Updated: April 3, 2023.
Number of Cycles vs. Discharge Time
When people wonder how long will a 100Ah battery last, generally, they want to know for how many minutes or hours is a certain battery able to provide power to a specific load.
However, sometimes people also want to know how many charging/discharging cycles can 100Ah battery last with its capacity not dropping below a certain level.
If You wonder about the number of cycles, then:
- Lithium 100 Ah batteries can withstand 2000-7000 charging/discharging cycles when being discharged at 0.1-0.3C rates down to 100-50% DoD.
- Lead-acid 100 Ah batteries can withstand 200-900 charging/discharging cycles when being discharged at 0.05-0.2C rates down to 100-50% DoD.
So, if You are looking for a 12V 100Ah battery that will cycle a lot, go for good Lithium Iron Phosphate (LiFePO4) battery.
When compared with lead-acid batteries, lithium batteries are also lighter, can accept charge faster (model dependent), must be charged using dedicated lithium battery chargers, and also feature Battery Management Systems that protect the batteries from unwanted events like low or high temperature, over-discharge, over-current, over-voltage and similar.
Note: If the lithium battery doesn't come with a reliable BMS, don't buy it no matter how its price may sound acceptable - if mistreated, even a Lithium Iron Phosphate (LiFePO4) battery can overheat, catch fire, or even explode.
On the other hand, if you are looking for a 12V 100Ah battery that will not cycle a lot, its weight is not important, but the price is important, go for a good Absorbent Glass Mat (AGM) or Gel-Cell battery.
100 Ah Batteries Discharge Time
The nominal capacity of the lead-acid batteries is given for the 20h discharge - 100 Ah lead-acid battery can provide 5 Amps for 20 hours with the voltage drop down to 10.5V.
The nominal capacity of the lithium batteries is usually given when the battery is being discharged for 1-5 hours (1h → 1C, 2h → 0.5C, 5h → 0.2C, etc.).
When the lead-acid batteries are discharged with stronger currents, they feature a capacity loss.
For example, a very popular, general-purpose/deep cycle Universal Power Group UB121000 AGM Deep Cycle Battery features a 20h capacity of ~100Ah and a 1h capacity of ~54 Ah.
Note: actual capacity also depends on the battery temperature and acceptable end voltage.
On the other hand, the premium dual-purpose Odyssey 31M-PC2150 AGM Marine Dual Purpose Battery features a 20h capacity of ~100 Ah and a 1h capacity of ~71 Ah.
This 17Ah capacity difference is significant but also is the price difference between these two batteries.

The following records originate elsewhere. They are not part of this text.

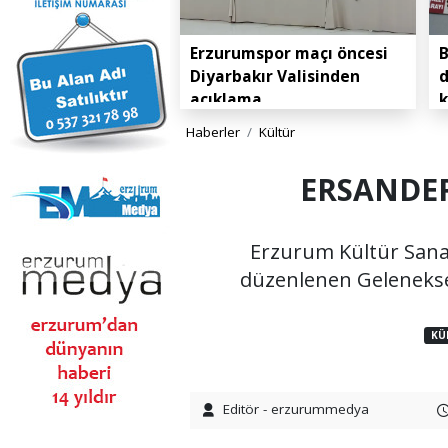
Erzurumspor maçı öncesi
B
Diyarbakır Valisinden
d
açıklama
k
Haberler
Kültür
ERSANDER 3
Erzurum Kültür Sanat
düzenlenen Geleneksel 3
KÜ
Editör - erzurummedya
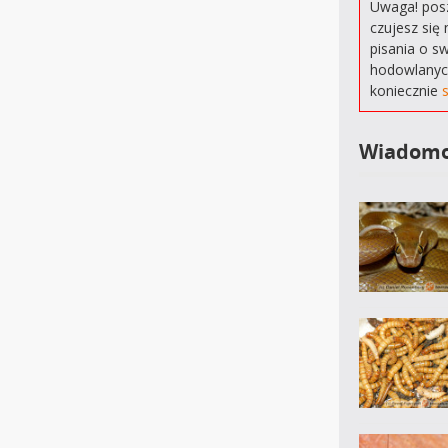
Uwaga! posz
czujesz się 
pisania o s
hodowlanyc
koniecznie
Wiadomo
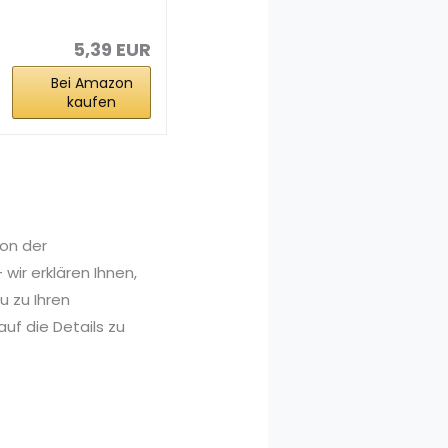
Damen
Elastische
Duschkappe...
5,39 EUR
Bei Amazon
kaufen
Von der
wir erklären Ihnen,
 zu Ihren
uf die Details zu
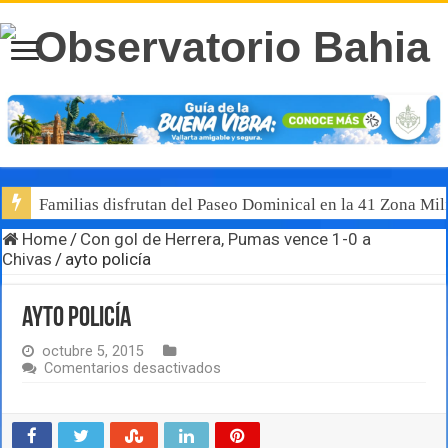
Familias disfrutan del Paseo Dominical en la 41 Zona Mili
Home
/
Con gol de Herrera, Pumas vence 1-0 a
Chivas
/
ayto policía
ayto policía
octubre 5, 2015
en
Comentarios desactivados
ayto
policía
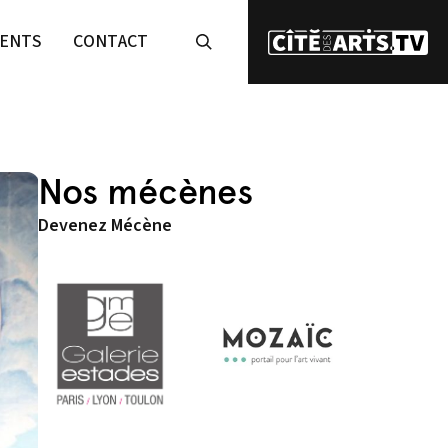
ENTS
CONTACT
Nos mécènes
Devenez Mécène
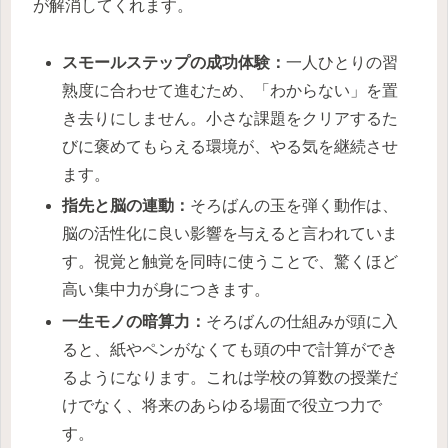
が解消してくれます。
スモールステップの成功体験：
一人ひとりの習
熟度に合わせて進むため、「わからない」を置
き去りにしません。小さな課題をクリアするた
びに褒めてもらえる環境が、やる気を継続させ
ます。
指先と脳の連動：
そろばんの玉を弾く動作は、
脳の活性化に良い影響を与えると言われていま
す。視覚と触覚を同時に使うことで、驚くほど
高い集中力が身につきます。
一生モノの暗算力：
そろばんの仕組みが頭に入
ると、紙やペンがなくても頭の中で計算ができ
るようになります。これは学校の算数の授業だ
けでなく、将来のあらゆる場面で役立つ力で
す。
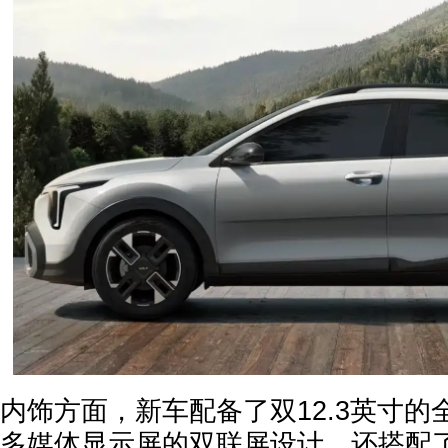
内饰方面，新车配备了双12.3英寸的
多媒体显示屏的双联屏设计，还搭配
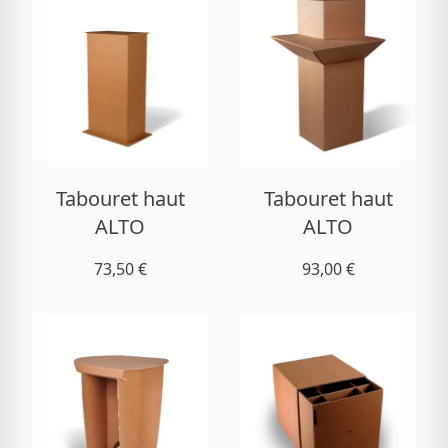
Tabouret haut
Tabouret haut
ALTO
ALTO
73,50 €
93,00 €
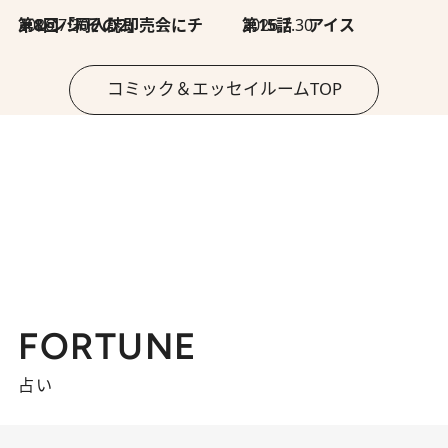
2026.7.30
第8回「同人誌即売会にチャレンジ その2」
2026.7.30
第15話 アイス
コミック＆エッセイルームTOP
FORTUNE
占い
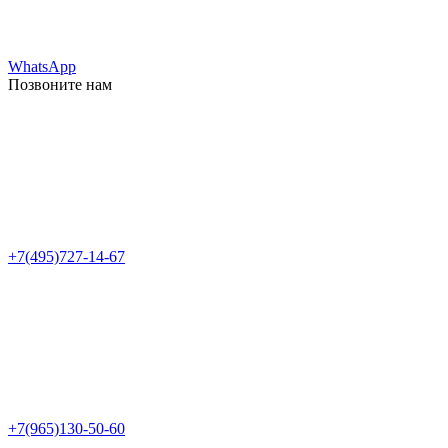
WhatsApp
Позвоните нам
+7(495)727-14-67
+7(965)130-50-60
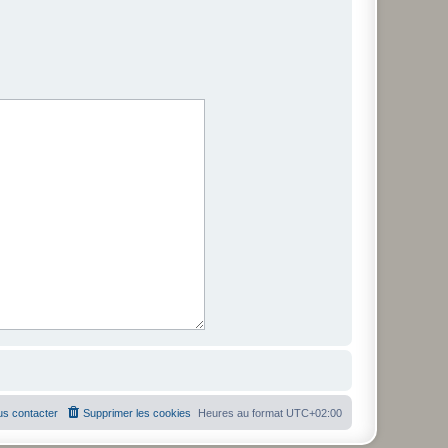
s contacter
Supprimer les cookies
Heures au format
UTC+02:00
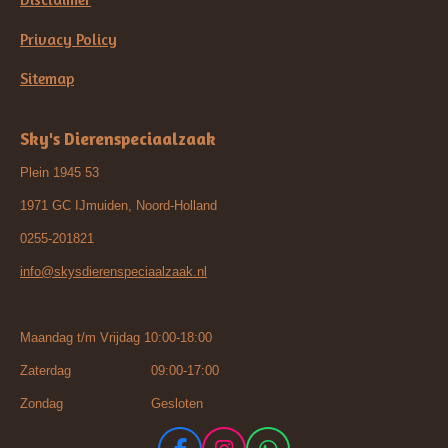
Privacy Policy
Sitemap
Sky's Dierenspeciaalzaak
Plein 1945 53
1971 GC IJmuiden, Noord-Holland
0255-201821
info@skysdierenspeciaalzaak.nl
Maandag t/m Vrijdag 10:00-18:00
Zaterdag 09:00-17:00
Zondag Gesloten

Lithium 12V 100Ah batteries don't suffer from such drastic capacity loss when the discharge current is increased, but they have their maximum continuous currents limited electronically and are usually around 80-100 Amps, with the maximum surge currents around 150-200 Amps for 3-5 seconds (model dependent).
For example, AIMS LFP12V100AB is a 12V 100Ah Lithium Iron Phosphate battery with modern BMS featuring a Bluetooth module for remote monitoring and control.
When AIMS LFP12V100AB and Odyssey 31-PC2150 are discharged for two hours, the AIMS LFP12V100AB battery can provide 50 Amps constantly (~1200 Wh, 100Ah), while Odyssey 31-PC2150 can provide 39.0 Amps (~922 Wh, 78Ah) constantly, down to 10.05 volts.
Note: Odyssey 31-PC2150 battery is also designed to recover well from deep discharges, so when its final discharge voltage in many examples is 10.05V (1.675V per cell) and not 10.5V (1.75V per cell).
General-purpose lead-acid batteries perform even worse. However, if You think that the time of lead-acid batteries is over, wait till You see the price of lithium batteries :)
Reserve Capacity (RC) of the 12V 100Ah Batteries
Reserve Capacity (RC) is the value in minutes that a battery can provide 25 Amps constantly without the voltage dropping below a certain safe voltage (10.5 volts for lead-acid batteries, cutoff voltage for lithium batteries).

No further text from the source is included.